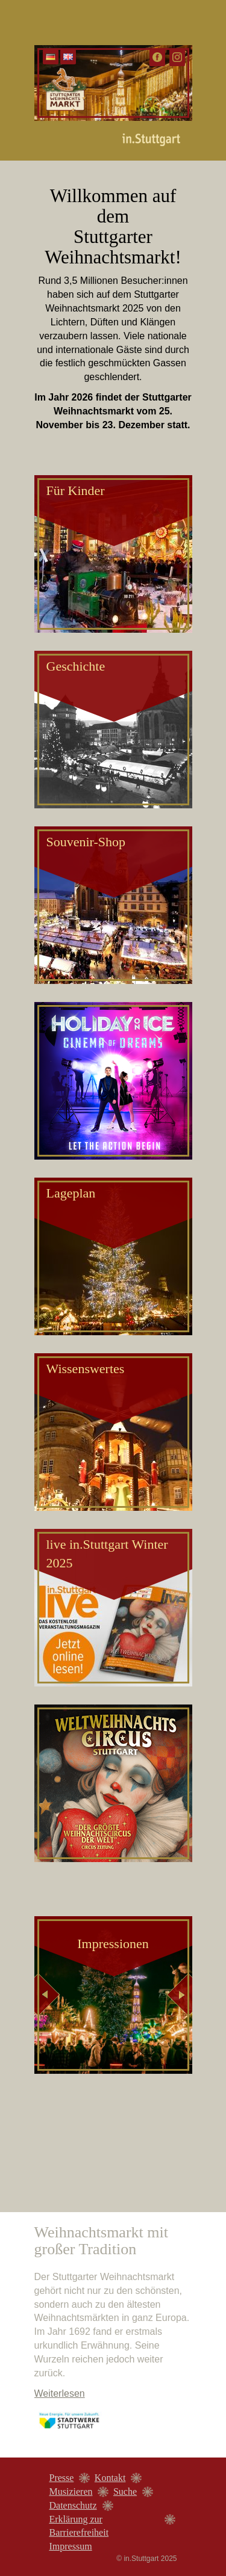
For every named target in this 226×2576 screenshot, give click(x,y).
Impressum (70, 2546)
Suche (125, 2491)
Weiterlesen (59, 2393)
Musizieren (71, 2491)
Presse (61, 2478)
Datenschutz (73, 2505)
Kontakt (110, 2478)
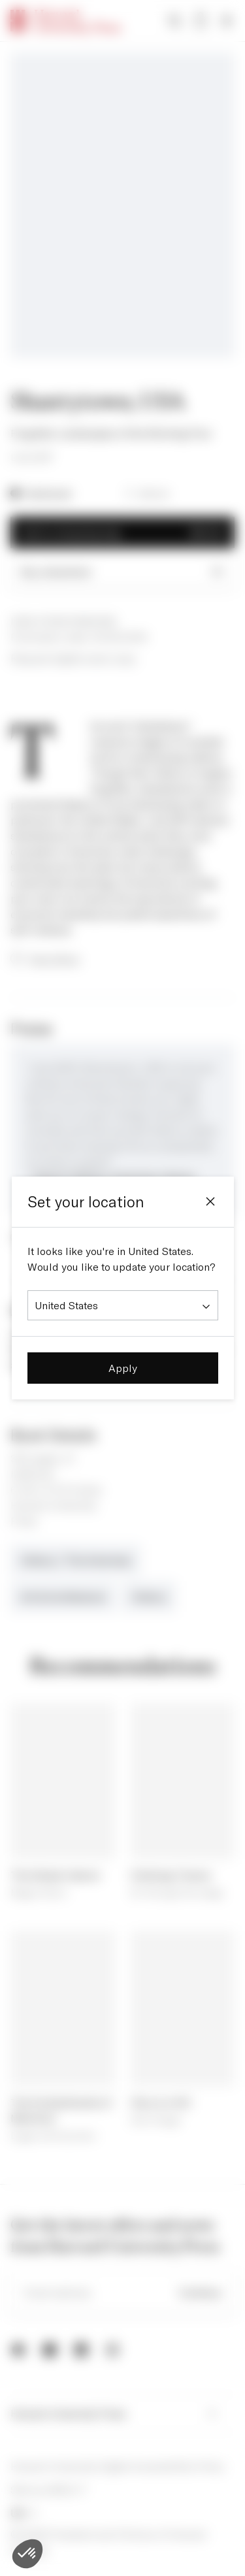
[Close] (210, 1201)
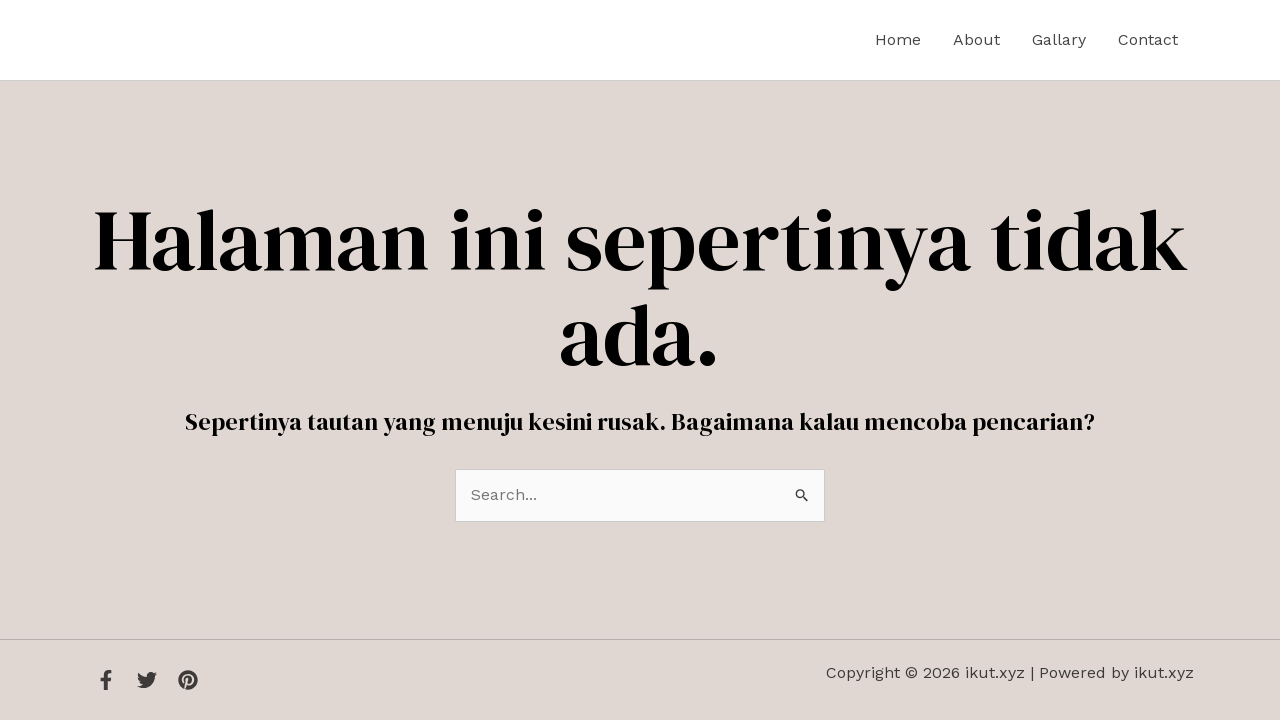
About (976, 39)
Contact (1148, 39)
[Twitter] (147, 680)
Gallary (1059, 39)
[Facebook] (106, 680)
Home (898, 39)
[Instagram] (188, 680)
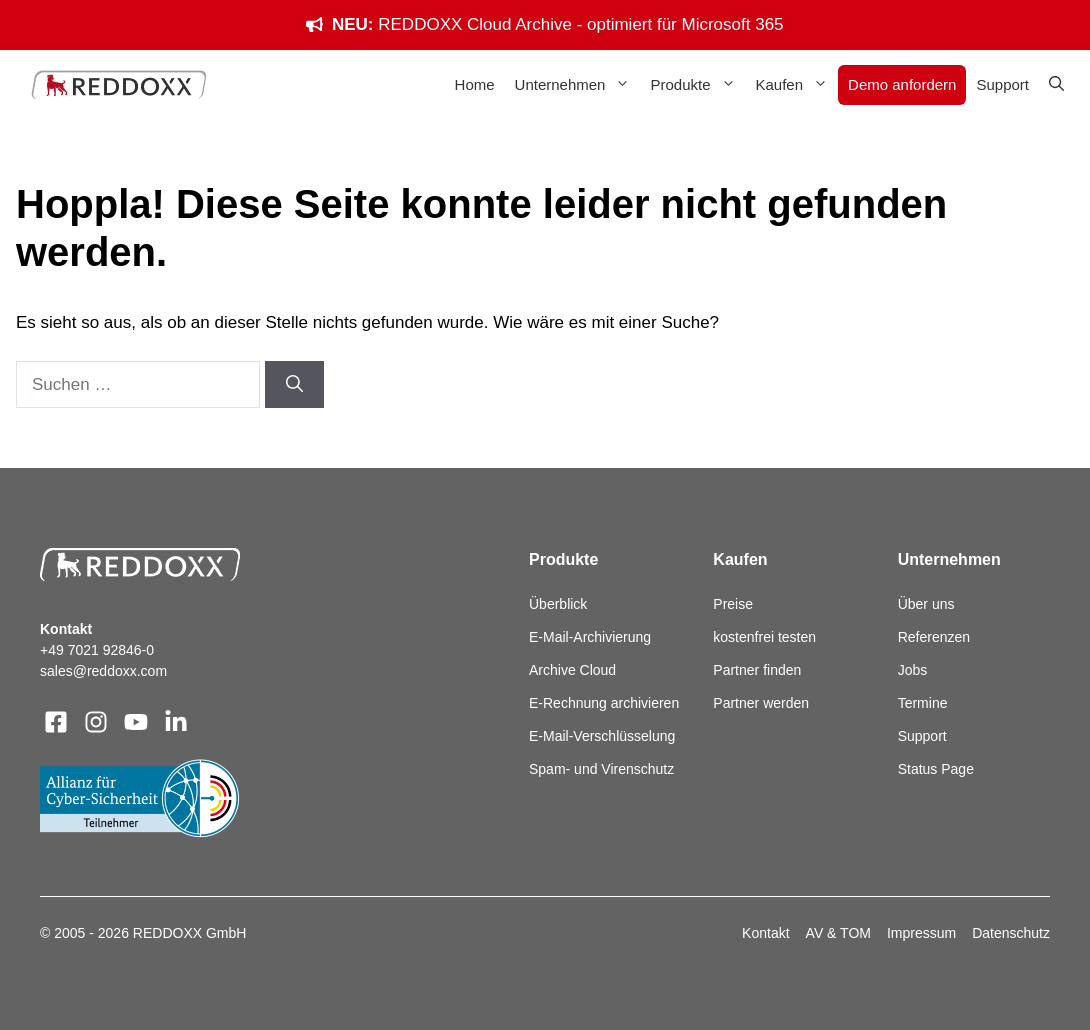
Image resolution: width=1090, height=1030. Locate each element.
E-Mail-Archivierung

::::::::

* _Exercise prompt_:
From the first line to the last, repeat the records exactly, leaving out the pictures.

* _Output_:
For every named target in this 226×2576 screenshot, give click(x,y).
Impressum (70, 2546)
Suche (125, 2491)
Weiterlesen (59, 2393)
Musizieren (71, 2491)
Presse (61, 2478)
Datenschutz (73, 2505)
Kontakt (110, 2478)
[Close] (210, 1201)
About (976, 39)
Contact (1148, 39)
[Twitter] (147, 680)
Gallary (1059, 39)
[Facebook] (106, 680)
Home (898, 39)
[Instagram] (188, 680)
Image resolution: width=1090, height=1030. Locate each element.
E-Mail-Archivierung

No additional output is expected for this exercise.